Ce jour de septembre 1973, un jeune journaliste, envoyé comme cadreur par l’ORTF (Office de Radiodiffusion Télévisée Française) afin de couvrir la première Whitbread Round the World Race, embarque à bord du bateau français 33 Export skippé par Dominique Guillet et Jean-Pierre Millet. Il a 26 ans, se nomme Georges Pernoud et avoue ne rien connaître à la voile. Cette interminable première étape entre Plymouth et Cape Town ne va pas vraiment être une sinécure pour le futur créateur de la célèbre émission Thalassa.

Soixante-cinq longs jours à bord

Dans le livre qu’il écrit après cette expérience « Une équipe, un bateau : 13 000 kilomètres dans la course autour du monde à bord de 33 Export », il raconte. « Je n’avais pas du tout le pied marin. J’ai passé soixante-cinq longs jours à bord, dont quatre à vomir tout ce que je pouvais. J’ai aussi fait des quarts de nuit avec l’équipage. Et là, j’ai découvert des hommes passionnés et passionnants. Prendre la mer, c’est avant tout prendre un risque » Avec sa caméra 16 mm, Georges Pernoud filme le quotidien des marins, beaucoup de couchers de soleil et quelques manœuvres par gros temps, « grille de la pellicule » et ramène à Paris ses rushes après avoir débarqué en Afrique du Sud. Il ne se sent pas de poursuivre l’aventure dans les quarantièmes rugissants et autres cinquantièmes hurlants, avouant avoir peur quand le temps se gâte.
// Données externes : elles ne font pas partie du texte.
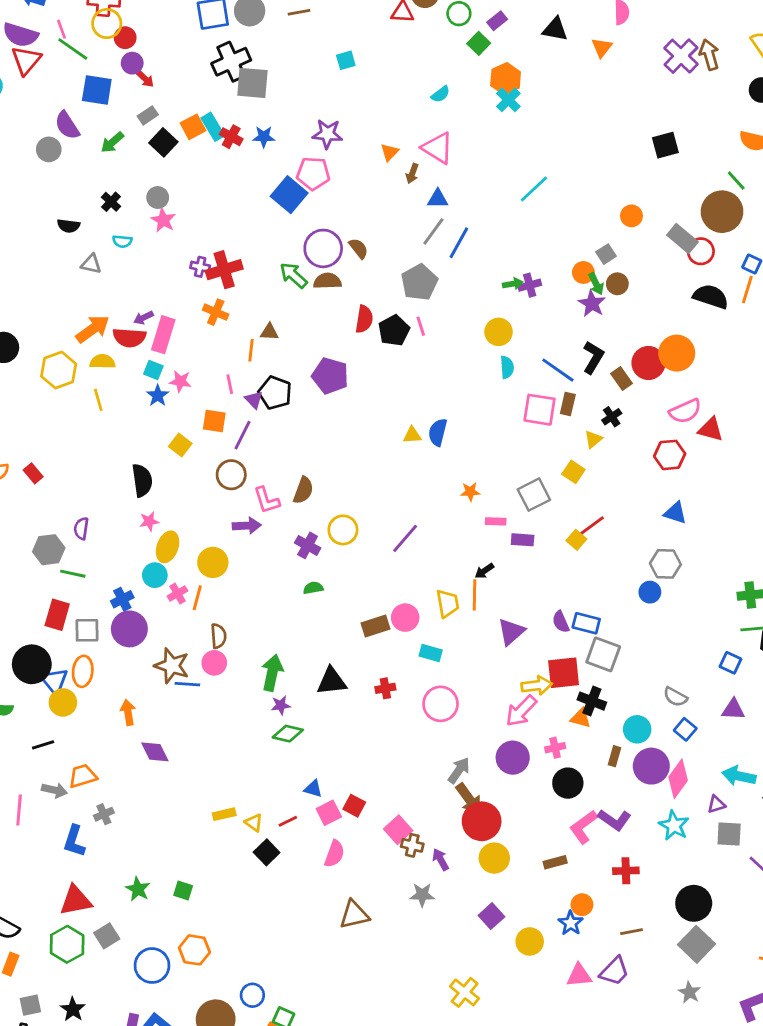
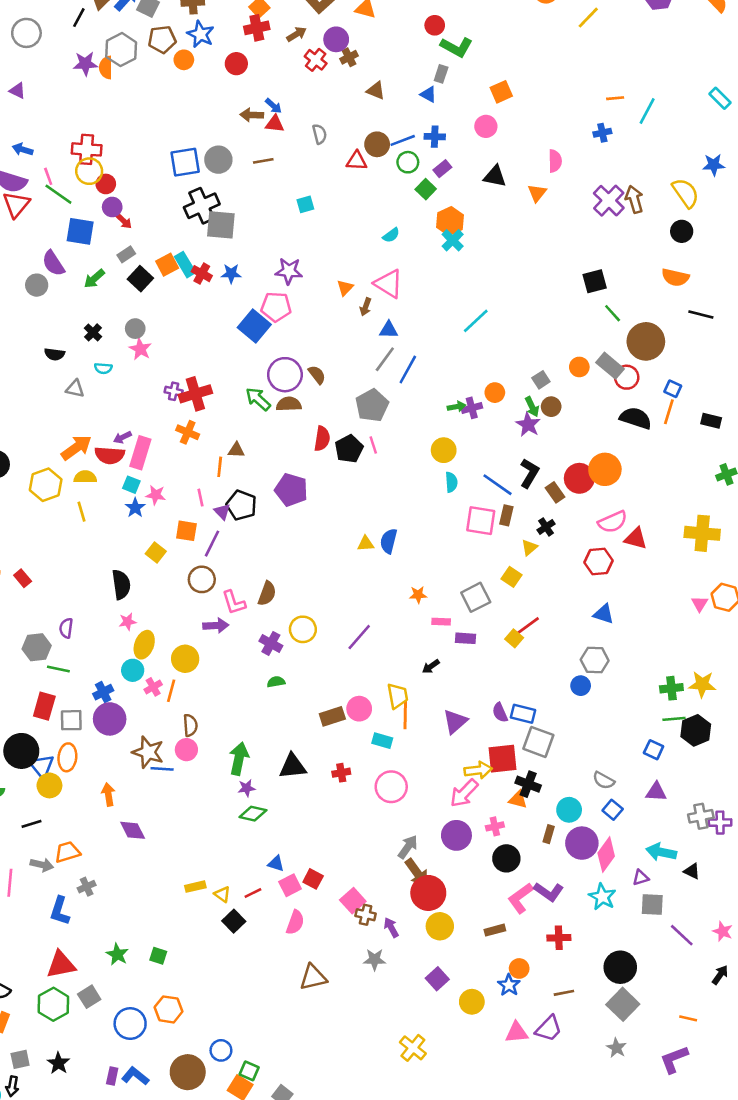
green line: (736, 181) -> (613, 313), moved
orange circle: (631, 216) -> (579, 367), moved
orange circle: (583, 272) -> (495, 393), moved
orange line: (474, 595) -> (405, 715), moved

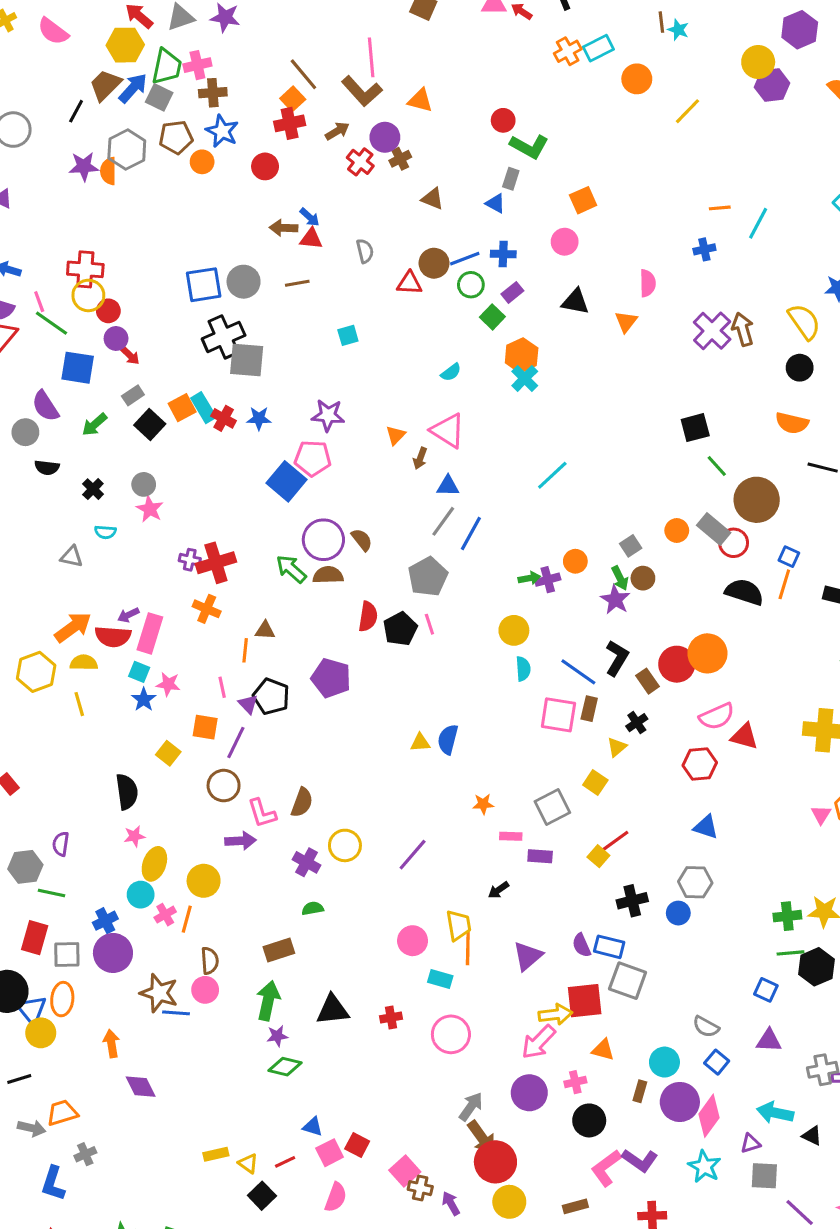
black semicircle: (55, 354) -> (47, 468), moved
brown rectangle: (332, 716) -> (279, 950), moved
black cross: (528, 784) -> (632, 901), moved, turned -35

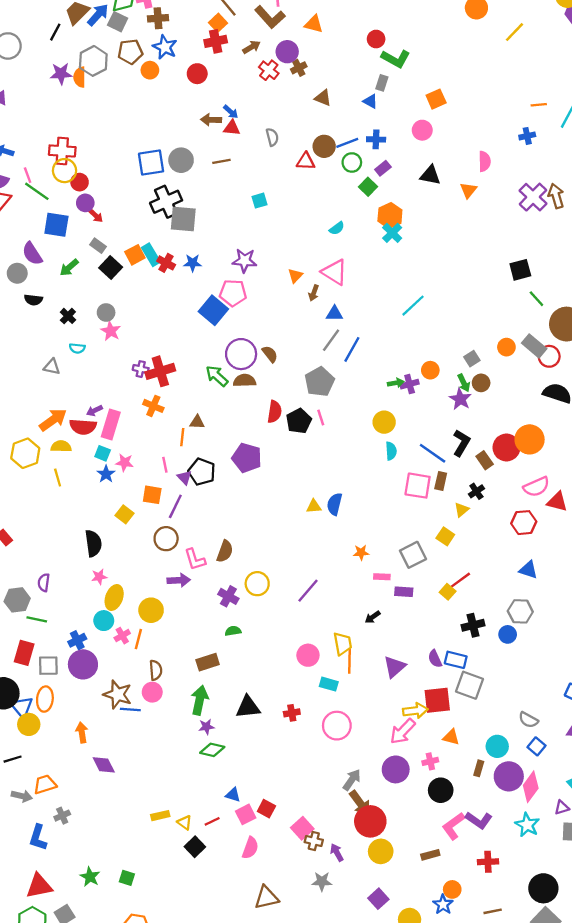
gray rectangle: (133, 395) -> (98, 246), turned 70

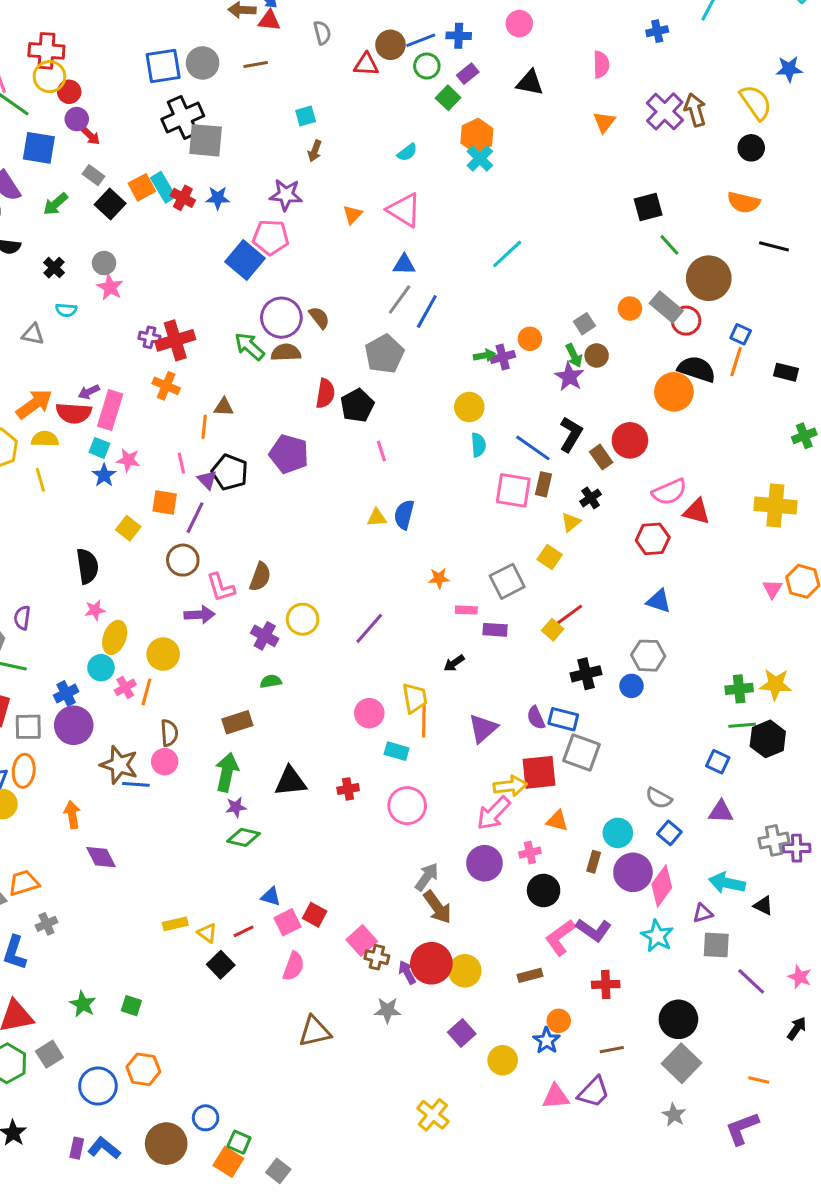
orange triangle: (468, 190) -> (604, 122), moved
brown arrow: (314, 293) -> (315, 151), moved
pink line: (321, 418) -> (381, 451), moved
orange circle: (530, 439) -> (674, 392), moved
red circle: (370, 821) -> (431, 963), moved

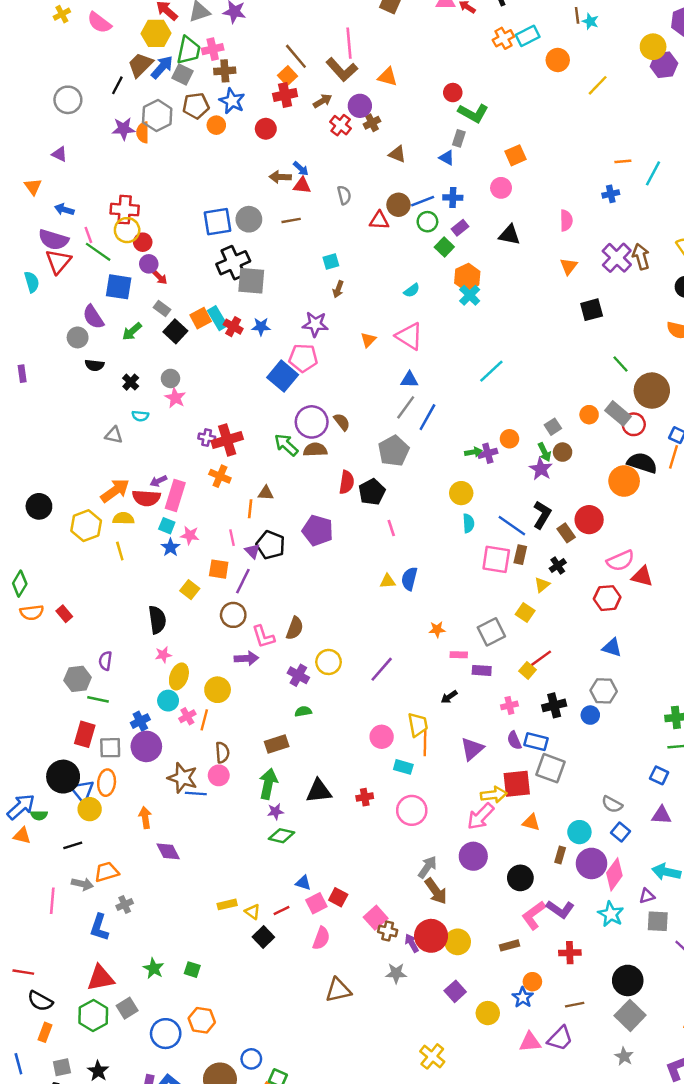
black square: (648, 207) -> (592, 310), moved
pink cross: (530, 853) -> (509, 705), moved

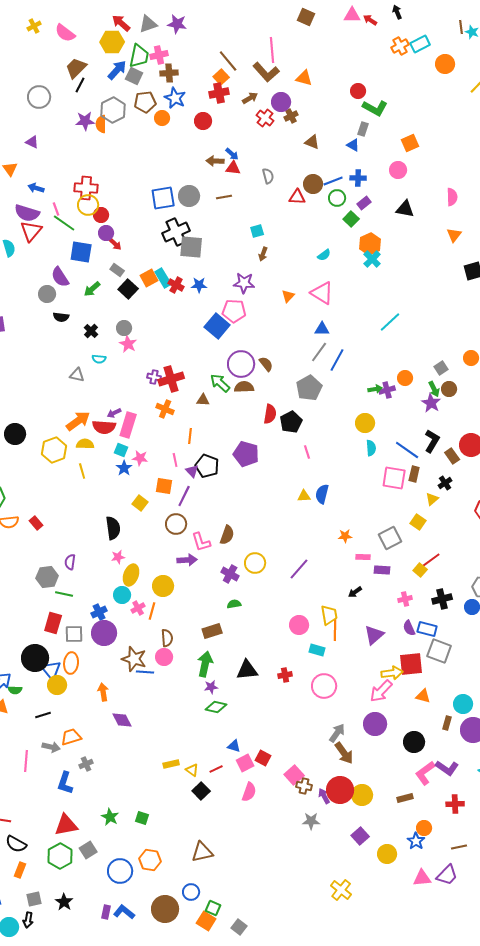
brown trapezoid: (140, 65) -> (76, 68), moved
brown triangle: (266, 493) -> (203, 400), moved
brown triangle: (338, 990) -> (202, 852), moved

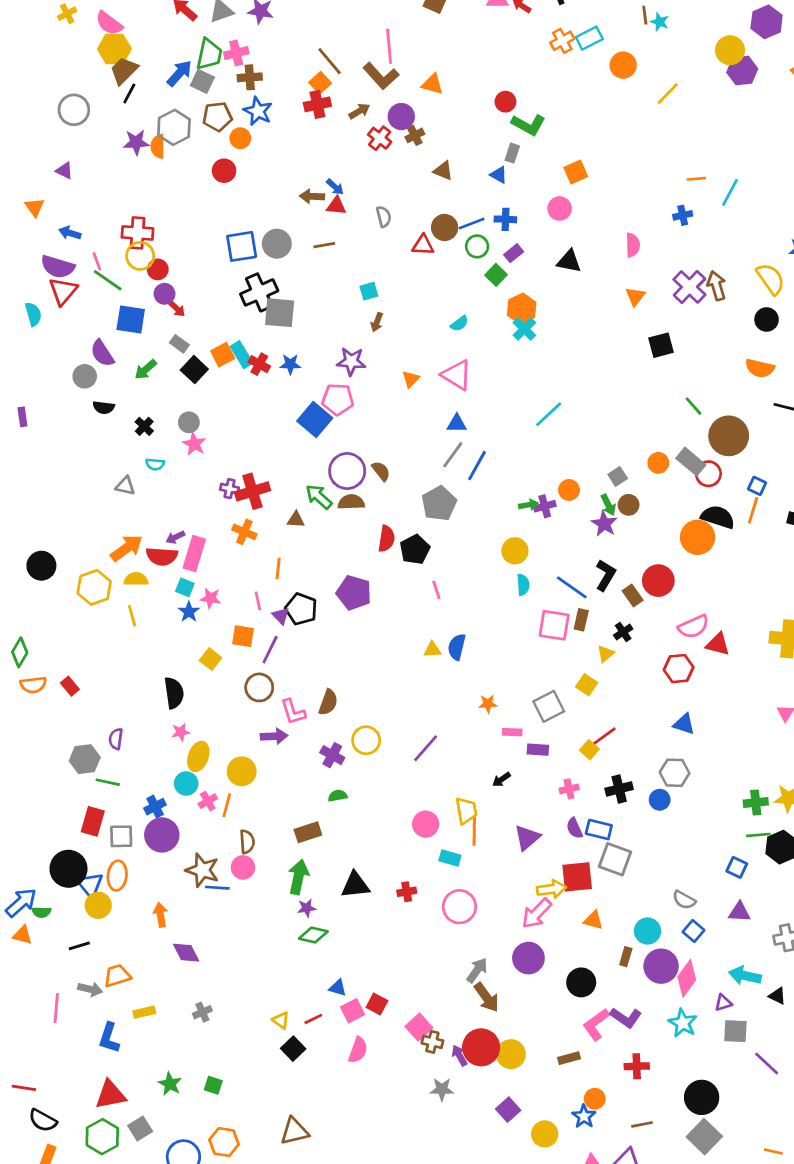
yellow hexagon: (112, 42) -> (114, 49), moved
red circle: (203, 121) -> (224, 171), moved
gray cross: (86, 764) -> (202, 1012), moved
yellow rectangle: (171, 764) -> (144, 1012), moved

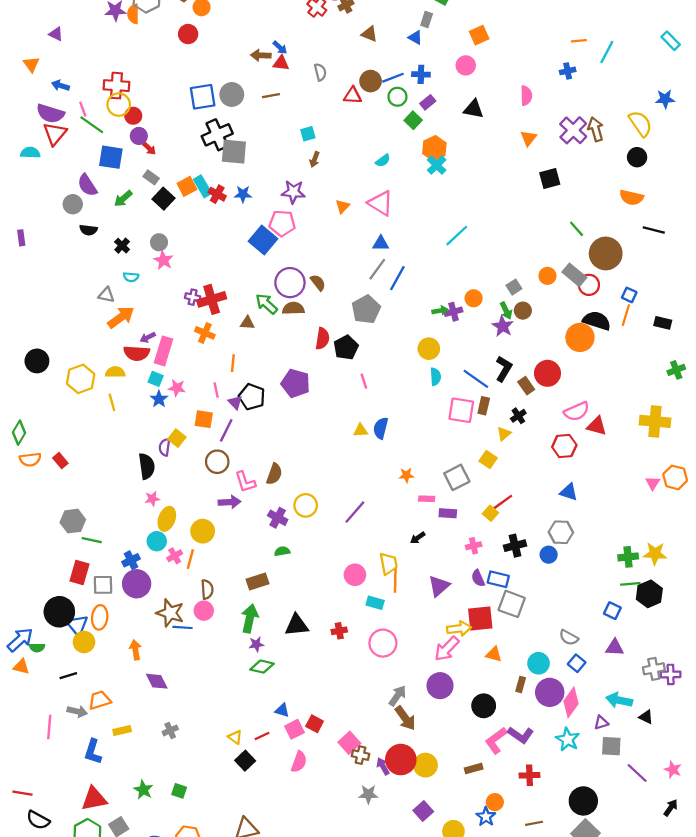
cyan semicircle: (33, 314) -> (30, 153), turned -72
orange arrow: (127, 548) -> (121, 317), moved
purple semicircle: (116, 739) -> (165, 447), moved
Ses images diffusées dans l’émission « 24 heures à la une », montrent de jeunes marins hirsutes tout droits sortis des Beatles, manœuvrant dans le plus simple appareil, barrant sous un parasol bricolé dans le cockpit, fumant dans le carré encore plus mal rangé qu’une chambre d’ado, mais pas forcément l’intensité de cette régate planétaire qui va devenir incontournable et attirer les meilleurs marins du monde.
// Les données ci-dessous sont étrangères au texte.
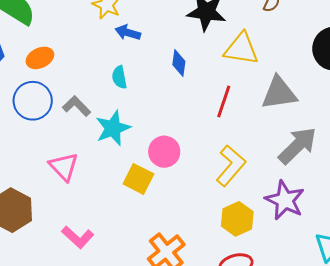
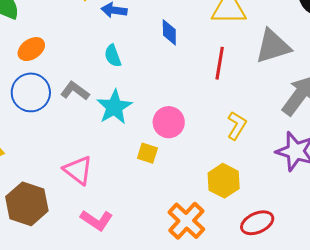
yellow L-shape: (231, 166) -> (237, 126), size x0.7
pink triangle: (64, 167) -> (78, 170), moved
yellow square: (138, 179) -> (147, 153), size x0.7
yellow hexagon: (237, 219) -> (224, 181), moved

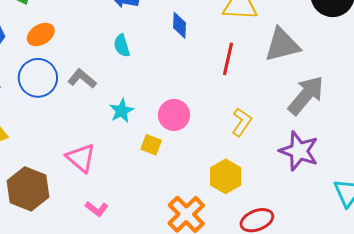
cyan star: (114, 107) -> (122, 111), moved, size x0.7
pink L-shape: (97, 220) -> (97, 209), size x0.7

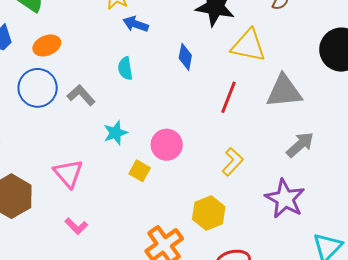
gray arrow: (306, 95) -> (300, 145), size x0.7

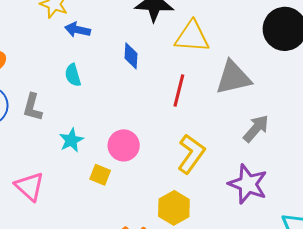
gray L-shape: (81, 95) -> (32, 107), turned -116
yellow L-shape: (233, 162) -> (191, 154), size x1.4

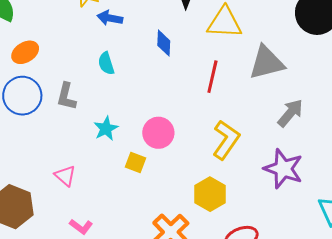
pink triangle: (30, 186) -> (65, 176), size x0.7

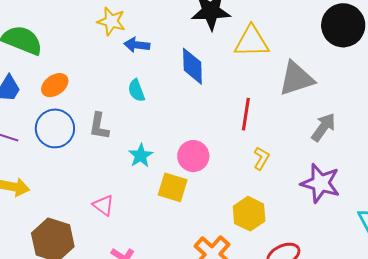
blue diamond: (164, 43) -> (192, 66), size x1.4
red line: (212, 77) -> (246, 114), moved
yellow L-shape: (226, 140) -> (261, 158), size x0.6
yellow square: (135, 163) -> (173, 187), size x1.4

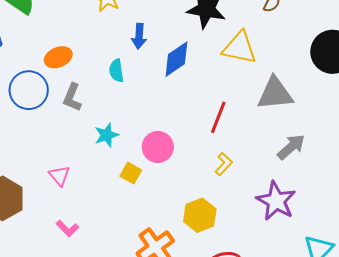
blue arrow: (137, 45) -> (139, 36), moved, turned -105
blue diamond: (192, 66) -> (176, 59), turned 45
orange ellipse: (55, 85) -> (58, 57), moved
yellow square: (173, 187) -> (131, 173), size x0.7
Inrtum Justitia is buried under a wave while surfing at 25 knots in the Southern Ocean, Whitbread Round the World Race. © Rick Tomlinson

Des caméras américaines tout terrain, issues de la seconde guerre mondiale

Il ne se revendique pas comme marin bien qu’ayant débuté comme beaucoup sur 420 et Corsaire, mais comme un homme d’images, curieux et libre. N’empêche, ce passionné de sports mécaniques et aventurier dans l’âme, séduit rapidement les Tabarly, Gabbay ou Poupon… Il se nomme Dominique Pipat, à 30 ans, s’adapte vite, sait se faire discret, saisit la vie à bord comme jamais que le vent souffle de 5 ou 50 nœuds, et a un sacré « œil ». Armé de sa caméra, il dispute en intégralité la Whitbread 1981-1982, faisant les deux premières étapes sur Euromarché d’Eric Tabarly, puis les deux suivantes sur Charles Heidsieck III d’Alain Gabbay. « J’ai fait quatre films de 52 minutes à l’époque pour Antenne 2 et Les Carnets de l’Aventure. A chaque escale, je rentrais à Paris pour monter les films jours et nuits avant de repartir retrouver le bord. Je tournais en 16 mm et en négatif ». Contrairement à aujourd’hui, où l’OBR n’a pas le droit de participer à une manœuvre, Dominique Pipat pouvait accessoirement prêter main forte à l’équipage, composé notamment de jeunes marins de 20 ans tels Jean Le Cam ou Yves Le Cornec.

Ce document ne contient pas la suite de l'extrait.